Completed in 2014 by Abramson Architects, Wyoming Residence sits in the grandeur of the Teton Mountain Range seamlessly inhabits the adjacent grassland. This 7,000 sq ft residence is a conscientious marriage of form and material. A collection of art of the clients is meticulously considered in the design process of this residence.
The zoning restrictions of this property are managed artfully into the natural landscape with careful assimilation. The result of this is an inspired expression of fluid yet layered space, collaborating with the beauty of the surrounding.
The home’s stately side is introduced by the driveway entrance to display clean lines. These lines are made of Cor-Ten steel and concrete which are better with age, utilized inside the house to provide a maintenance-free environment. The cantilevered structure wraps around from the house entrance, revealing a comparatively more modest side that floats on the meadow and bows to the mountains.
The drywall is used deliberately and exclusively to hang the client’s art to each piece’s necessary measurement. With low windows, an art gallery is also designed to allow warm natural light to permeate and protecting some sensitive arts from harmful direct sunlight.
In combination with the home’s striking lineation, these details can create a harmonious alliance of design and function. Natural light serves as an important material layered inside amongst solid counterparts. A stunning view of the exterior scenery is unveiled by the floor-to-ceiling windows.
The living area in this house is intimate and also voluminous. There is also a built-in seating nook that maintains an awesome direct view of the mountains and unobstructed by the house’s low-profile fireplace. The beautiful minimal kitchen is designed with a clever opening and tri-colored cabinets.
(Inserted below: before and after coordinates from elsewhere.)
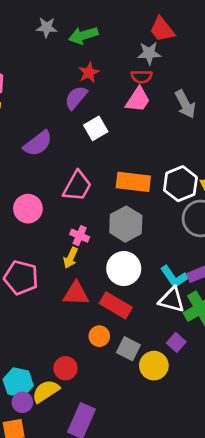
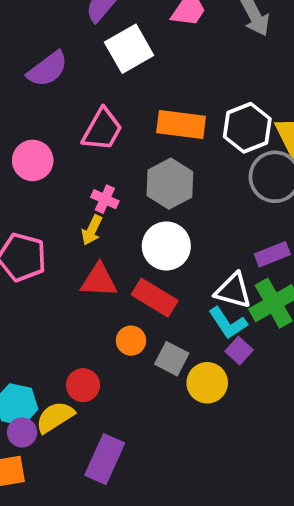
white square: (96, 128) -> (129, 49), size x1.4
cyan L-shape: (174, 277) -> (228, 323), moved

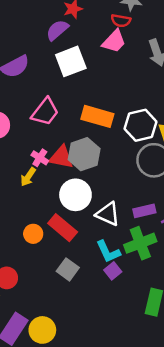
red triangle: (99, 281) -> (61, 157), moved
white triangle: (233, 291) -> (108, 214), moved
orange circle: (131, 341) -> (33, 234), moved
yellow circle: (207, 383) -> (42, 330), moved

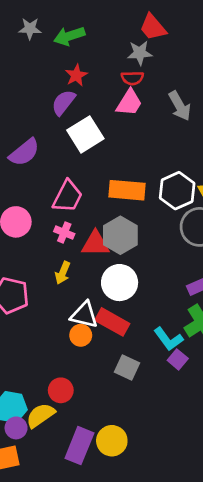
pink cross: (40, 158) -> (64, 233), moved
white triangle: (108, 214) -> (84, 315), moved

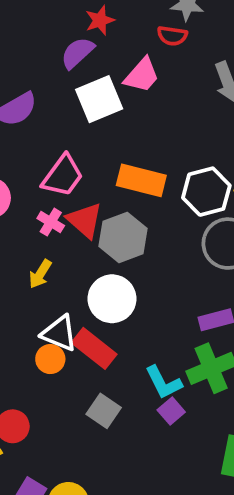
pink trapezoid: (129, 103) -> (142, 75), moved
red triangle: (95, 244) -> (85, 220), moved, turned 32

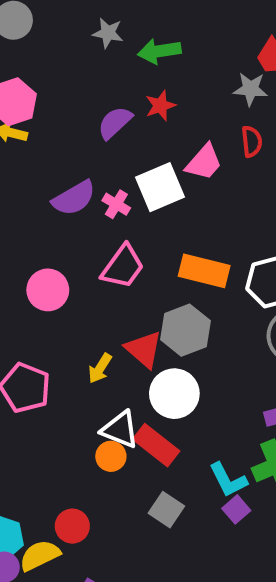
red semicircle: (172, 36) -> (252, 141), moved, turned -104
purple semicircle: (77, 53) -> (115, 123), moved
red triangle: (85, 220) -> (144, 349), moved
pink cross: (51, 222) -> (116, 204), moved

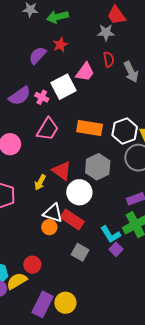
gray hexagon: (185, 330) -> (98, 167), moved

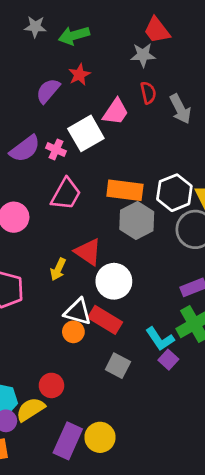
gray hexagon: (98, 167) -> (137, 220), moved

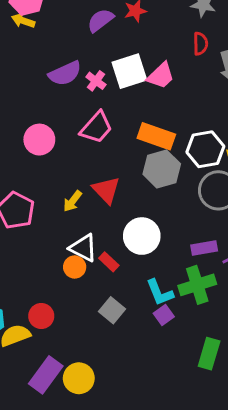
pink trapezoid: (116, 112) -> (161, 76), moved
white circle: (114, 281) -> (142, 236), moved
red rectangle: (105, 320) -> (109, 262), size x0.6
This opening overlooks the art gallery.
A utilitarian mudroom is also constructed by considering the ski destinations. This mudroom is designed with functional details such as ample storage and a built-in ski boot warmer. The desire of the homeowner for an energy-efficient vacation home with little maintenance is perfectly dovetailed into the fire-safety requirements for Jackson Hole.
Additional protections are also needed based on the home’s location in former “wildlands” to counteract wildfires. These protections can be accomplished without sacrificing the aesthetic side of the home. These awesome details are described completely in a new book “Domestic Architecture in the Era of Climate Change” by Boyce Thompson.